Je pense qu’il est toujours intéressant de faire évoluer le système éducatif. Le collège constitue une charnière fondamentale entre le primaire, qui pose le socle des compétences à acquérir pour vivre et travailler au 21e siècle, et le lycée, où l’on prépare les élèves à devenir des acteurs de la société. En 1975, on est passé au collège unique. Aujourd’hui, il faut adapter ce collège unique à ce que sont devenus les élèves, à ce qu’est la société. Je pense que l’on peut raisonnablement faire confiance aux personnes qui ont élaboré cette réforme. A vrai dire, nous sommes dans un contexte classique de changement de société où il est tout bonnement impossible de contenter tout le monde. Cette réforme est avant tout un pari sur l’avenir.
Il n’existe donc pas de recette toute trouvée pour « sauver » l’éducation ?
Il faut savoir qu’il est très difficile de piloter un système éducatif. On peut s’en convaincre grâce aux fameuses études PISA (Programme international pour le suivi des acquis des élèves) qui comparent les systèmes éducatifs de l’OCDE et établissent un classement des différents pays. Quand on s’intéresse à ce qui caractérise des systèmes éducatifs en haut ou au contraire en bas de classement, on se rend compte qu’aucune variable ne permet véritablement d’expliquer pourquoi un système marche aux dépens d’un autre. Par exemple, la durée de formation des maîtres peut être la même dans un système réputé performant et dans un système moins bien noté. Toutefois, deux critères semblent significatifs pour prédire si tel ou tel système éducatif va ou non marcher. Le premier, c’est la disparité sociale. Plus elle est marquée, plus le système éducatif est fragile. Autrement dit, la cohésion sociale est un prédicteur de la bonne santé du système éducatif. Le second critère, c’est le pourcentage du PIB qu’une nation investit dans son éducation. D’un point de vue très global, la réussite d’un système éducatif dépend donc principalement de l’état de la société et de la quantité de richesse nationale injectée dans l’éducation. Aussi, au-delà des modalités de la réforme du collège, la vraie question que l’on est en droit de se poser peut se résumer à : quels seront les moyens effectivement mis en place ?
Selon vous, quel changement majeur va apporter cette réforme en ce qui concerne les pratiques pédagogiques et l’apprentissage des élèves ?
Elle introduit une approche interdisciplinaire dans les enseignements.
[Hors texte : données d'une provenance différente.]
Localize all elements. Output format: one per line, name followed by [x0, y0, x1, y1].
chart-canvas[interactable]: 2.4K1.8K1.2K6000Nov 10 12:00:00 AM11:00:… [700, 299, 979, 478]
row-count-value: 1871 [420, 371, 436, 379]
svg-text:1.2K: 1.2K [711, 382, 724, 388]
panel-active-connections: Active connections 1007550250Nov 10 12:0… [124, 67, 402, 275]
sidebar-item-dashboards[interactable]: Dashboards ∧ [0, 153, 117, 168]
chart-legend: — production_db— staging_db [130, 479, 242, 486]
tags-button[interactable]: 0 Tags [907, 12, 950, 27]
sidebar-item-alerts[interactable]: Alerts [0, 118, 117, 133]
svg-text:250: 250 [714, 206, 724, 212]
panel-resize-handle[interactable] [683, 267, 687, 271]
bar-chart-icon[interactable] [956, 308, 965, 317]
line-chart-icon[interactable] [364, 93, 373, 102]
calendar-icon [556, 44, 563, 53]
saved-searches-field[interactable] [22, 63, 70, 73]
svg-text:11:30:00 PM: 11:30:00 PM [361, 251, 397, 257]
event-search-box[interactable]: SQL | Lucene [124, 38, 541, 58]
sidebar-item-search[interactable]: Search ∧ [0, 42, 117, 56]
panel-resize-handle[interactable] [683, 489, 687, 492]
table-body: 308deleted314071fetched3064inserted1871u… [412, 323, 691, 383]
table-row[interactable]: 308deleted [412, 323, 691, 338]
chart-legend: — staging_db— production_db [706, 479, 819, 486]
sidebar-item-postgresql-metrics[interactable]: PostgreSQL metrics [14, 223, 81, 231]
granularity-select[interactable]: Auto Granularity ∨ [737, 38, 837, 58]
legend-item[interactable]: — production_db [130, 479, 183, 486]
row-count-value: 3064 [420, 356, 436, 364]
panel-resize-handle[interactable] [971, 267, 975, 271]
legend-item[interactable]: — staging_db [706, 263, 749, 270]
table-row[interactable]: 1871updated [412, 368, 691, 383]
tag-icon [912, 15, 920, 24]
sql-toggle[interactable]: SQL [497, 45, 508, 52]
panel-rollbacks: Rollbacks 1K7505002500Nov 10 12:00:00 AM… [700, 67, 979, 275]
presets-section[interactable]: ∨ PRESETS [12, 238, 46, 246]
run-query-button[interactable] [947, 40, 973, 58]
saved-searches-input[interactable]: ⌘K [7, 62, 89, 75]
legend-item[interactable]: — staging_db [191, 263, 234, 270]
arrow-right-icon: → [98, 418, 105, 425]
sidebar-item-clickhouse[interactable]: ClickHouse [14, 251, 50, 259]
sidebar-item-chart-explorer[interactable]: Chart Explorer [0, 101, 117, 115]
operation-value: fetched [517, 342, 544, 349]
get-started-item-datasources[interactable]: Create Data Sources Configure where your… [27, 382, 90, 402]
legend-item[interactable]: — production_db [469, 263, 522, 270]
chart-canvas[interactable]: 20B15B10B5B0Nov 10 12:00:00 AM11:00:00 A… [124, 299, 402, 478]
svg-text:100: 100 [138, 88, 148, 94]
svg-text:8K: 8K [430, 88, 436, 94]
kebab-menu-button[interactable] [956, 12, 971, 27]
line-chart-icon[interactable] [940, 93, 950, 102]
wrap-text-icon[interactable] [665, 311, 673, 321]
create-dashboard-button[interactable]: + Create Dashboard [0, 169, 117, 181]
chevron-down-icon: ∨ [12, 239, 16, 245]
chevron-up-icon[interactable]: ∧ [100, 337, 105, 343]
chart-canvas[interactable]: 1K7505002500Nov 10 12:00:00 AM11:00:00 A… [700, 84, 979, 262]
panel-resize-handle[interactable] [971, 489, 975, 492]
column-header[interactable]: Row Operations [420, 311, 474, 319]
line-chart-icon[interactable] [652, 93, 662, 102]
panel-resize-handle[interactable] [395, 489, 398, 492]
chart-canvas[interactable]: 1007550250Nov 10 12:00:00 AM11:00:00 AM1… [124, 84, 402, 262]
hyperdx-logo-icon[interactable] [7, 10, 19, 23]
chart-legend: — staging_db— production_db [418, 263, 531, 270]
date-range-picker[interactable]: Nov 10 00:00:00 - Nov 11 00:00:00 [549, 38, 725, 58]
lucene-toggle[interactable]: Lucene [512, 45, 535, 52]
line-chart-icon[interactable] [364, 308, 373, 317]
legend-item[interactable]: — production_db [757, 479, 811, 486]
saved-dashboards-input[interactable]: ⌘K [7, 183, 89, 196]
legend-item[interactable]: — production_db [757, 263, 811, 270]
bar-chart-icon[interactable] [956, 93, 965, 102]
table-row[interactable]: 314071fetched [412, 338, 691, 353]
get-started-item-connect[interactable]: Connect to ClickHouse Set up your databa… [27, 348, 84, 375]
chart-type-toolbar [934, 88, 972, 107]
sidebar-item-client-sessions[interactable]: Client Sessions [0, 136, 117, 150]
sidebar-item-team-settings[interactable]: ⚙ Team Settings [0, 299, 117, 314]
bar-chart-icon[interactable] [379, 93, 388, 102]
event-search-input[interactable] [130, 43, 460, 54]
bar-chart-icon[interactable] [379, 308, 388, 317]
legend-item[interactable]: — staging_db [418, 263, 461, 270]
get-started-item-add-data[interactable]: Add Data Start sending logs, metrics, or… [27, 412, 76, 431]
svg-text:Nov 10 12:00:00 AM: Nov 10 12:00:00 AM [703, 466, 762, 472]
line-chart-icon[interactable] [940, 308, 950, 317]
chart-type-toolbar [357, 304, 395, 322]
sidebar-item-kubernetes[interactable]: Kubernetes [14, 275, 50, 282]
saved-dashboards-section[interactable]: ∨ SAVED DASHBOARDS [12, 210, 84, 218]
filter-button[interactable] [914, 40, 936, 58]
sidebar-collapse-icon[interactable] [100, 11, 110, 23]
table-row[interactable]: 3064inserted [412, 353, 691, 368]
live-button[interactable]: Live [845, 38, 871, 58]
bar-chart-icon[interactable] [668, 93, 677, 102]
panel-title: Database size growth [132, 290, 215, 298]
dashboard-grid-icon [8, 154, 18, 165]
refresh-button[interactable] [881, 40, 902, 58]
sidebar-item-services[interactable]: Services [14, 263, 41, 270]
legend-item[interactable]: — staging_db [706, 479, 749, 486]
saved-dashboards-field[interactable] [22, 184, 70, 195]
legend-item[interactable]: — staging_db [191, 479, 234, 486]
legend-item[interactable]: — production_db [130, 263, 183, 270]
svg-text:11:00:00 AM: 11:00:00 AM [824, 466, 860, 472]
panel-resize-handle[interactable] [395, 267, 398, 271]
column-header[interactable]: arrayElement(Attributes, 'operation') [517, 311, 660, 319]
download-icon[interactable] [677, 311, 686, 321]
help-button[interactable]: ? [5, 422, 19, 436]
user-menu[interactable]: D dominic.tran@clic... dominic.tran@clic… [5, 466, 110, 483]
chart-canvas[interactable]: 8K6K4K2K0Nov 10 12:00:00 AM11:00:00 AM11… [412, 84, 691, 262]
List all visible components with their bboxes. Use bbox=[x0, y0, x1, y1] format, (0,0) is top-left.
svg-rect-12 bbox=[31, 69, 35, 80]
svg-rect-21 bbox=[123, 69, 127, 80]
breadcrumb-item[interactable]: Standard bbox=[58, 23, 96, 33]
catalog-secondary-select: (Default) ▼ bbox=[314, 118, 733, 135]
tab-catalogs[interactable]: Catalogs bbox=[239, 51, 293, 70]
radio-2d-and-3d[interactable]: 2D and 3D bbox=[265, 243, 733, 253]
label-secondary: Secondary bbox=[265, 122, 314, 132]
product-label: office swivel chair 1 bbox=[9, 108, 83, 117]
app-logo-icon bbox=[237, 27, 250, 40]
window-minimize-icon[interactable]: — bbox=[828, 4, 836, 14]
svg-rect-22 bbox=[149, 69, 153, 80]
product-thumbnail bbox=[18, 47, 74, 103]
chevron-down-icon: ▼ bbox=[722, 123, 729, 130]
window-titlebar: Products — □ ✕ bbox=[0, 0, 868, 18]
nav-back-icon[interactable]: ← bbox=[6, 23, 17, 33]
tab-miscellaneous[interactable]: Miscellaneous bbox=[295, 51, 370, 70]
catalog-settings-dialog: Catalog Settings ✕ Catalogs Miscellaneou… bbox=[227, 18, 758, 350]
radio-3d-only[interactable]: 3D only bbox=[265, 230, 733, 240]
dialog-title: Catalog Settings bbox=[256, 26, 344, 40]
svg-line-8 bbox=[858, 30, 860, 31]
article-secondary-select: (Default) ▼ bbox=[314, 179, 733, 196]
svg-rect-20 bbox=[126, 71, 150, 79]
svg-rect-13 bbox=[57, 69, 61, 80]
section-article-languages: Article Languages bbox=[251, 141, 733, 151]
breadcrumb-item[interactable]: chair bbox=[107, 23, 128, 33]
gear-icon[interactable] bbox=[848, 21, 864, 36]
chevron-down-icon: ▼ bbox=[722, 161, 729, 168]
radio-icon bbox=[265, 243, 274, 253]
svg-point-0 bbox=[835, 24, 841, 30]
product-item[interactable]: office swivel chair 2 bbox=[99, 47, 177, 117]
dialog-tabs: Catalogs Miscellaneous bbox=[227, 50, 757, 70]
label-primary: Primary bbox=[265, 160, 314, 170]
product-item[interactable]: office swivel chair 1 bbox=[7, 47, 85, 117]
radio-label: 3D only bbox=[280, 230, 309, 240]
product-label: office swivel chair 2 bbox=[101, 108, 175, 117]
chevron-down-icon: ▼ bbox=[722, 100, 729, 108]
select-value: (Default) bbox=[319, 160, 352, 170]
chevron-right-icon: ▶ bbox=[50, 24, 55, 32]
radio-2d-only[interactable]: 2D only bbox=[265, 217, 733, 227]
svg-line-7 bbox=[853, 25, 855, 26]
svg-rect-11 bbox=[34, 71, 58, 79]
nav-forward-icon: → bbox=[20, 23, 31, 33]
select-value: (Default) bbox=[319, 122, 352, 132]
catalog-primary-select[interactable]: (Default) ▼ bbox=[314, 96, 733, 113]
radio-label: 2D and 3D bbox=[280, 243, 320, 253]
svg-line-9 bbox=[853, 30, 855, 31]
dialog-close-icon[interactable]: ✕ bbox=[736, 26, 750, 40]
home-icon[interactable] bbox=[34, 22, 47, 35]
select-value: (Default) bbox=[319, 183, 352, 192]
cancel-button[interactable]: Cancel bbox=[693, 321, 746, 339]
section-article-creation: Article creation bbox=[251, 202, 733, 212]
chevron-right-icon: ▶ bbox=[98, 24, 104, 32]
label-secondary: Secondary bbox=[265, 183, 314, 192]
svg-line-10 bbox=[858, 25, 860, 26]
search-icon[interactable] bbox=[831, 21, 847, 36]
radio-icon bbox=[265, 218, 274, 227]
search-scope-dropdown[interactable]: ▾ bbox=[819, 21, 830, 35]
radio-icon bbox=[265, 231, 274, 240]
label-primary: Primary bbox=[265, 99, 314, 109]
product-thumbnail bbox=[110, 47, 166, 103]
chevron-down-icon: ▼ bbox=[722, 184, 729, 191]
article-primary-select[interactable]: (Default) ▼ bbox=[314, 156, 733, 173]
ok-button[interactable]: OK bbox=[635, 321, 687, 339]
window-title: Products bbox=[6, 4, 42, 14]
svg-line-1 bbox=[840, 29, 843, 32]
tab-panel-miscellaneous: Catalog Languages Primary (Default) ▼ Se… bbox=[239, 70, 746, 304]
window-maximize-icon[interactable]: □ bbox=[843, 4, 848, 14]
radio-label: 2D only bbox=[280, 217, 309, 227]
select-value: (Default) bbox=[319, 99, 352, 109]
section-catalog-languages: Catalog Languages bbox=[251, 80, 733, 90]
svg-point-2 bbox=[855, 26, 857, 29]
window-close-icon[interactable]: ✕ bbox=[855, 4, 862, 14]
Les professeurs de différentes disciplines ont dorénavant l’obligation de travailler sur des projets communs. Je pense que la réforme entérine des pratiques déjà en partie en place et qui ont montré leur intérêt. L’introduction réglementée de projets interdisciplinaires et la formalisation du travail en groupe sont utiles pour préparer les élèves au monde d’aujourd’hui. Dans une vie professionnelle où l’on n’est finalement jamais isolé, il y a un enjeu fort sur la capacité des uns et des autres à travailler ensemble. Les élèves doivent développer des compétences sociales ou transversales plus tôt. Cette approche interdisciplinaire peut redonner du sens à l’école pour un certain nombre d’enfants. Ceux pour qui l’école se résume à s’assoir, écouter, être passif, ne rien comprendre et accumuler du retard et des échecs.
Recueilli par Ronan Rousseau
La réforme du collège en bref
Good to know
- Le volume de cours hebdomadaire est plafonné à 26 heures.
- Les collèges disposent de 20% de l’emploi du temps pour réaliser du travail en groupes réduits, de l'accompagnement personnalisé (AP) ou des enseignements pratiques interdisciplinaires (EPI).
- Les EPI deviennent obligatoires dès la 5e.
- L'apprentissage d'une deuxième langue vivante débute en 5e, soit un an plus tôt qu'auparavant.
- Une partie des classes bilangues et européennes est supprimée.
- Le latin et le grec ne sont plus enseignés que dans le cadre de l'EPI "Langues et cultures de l'Antiquité".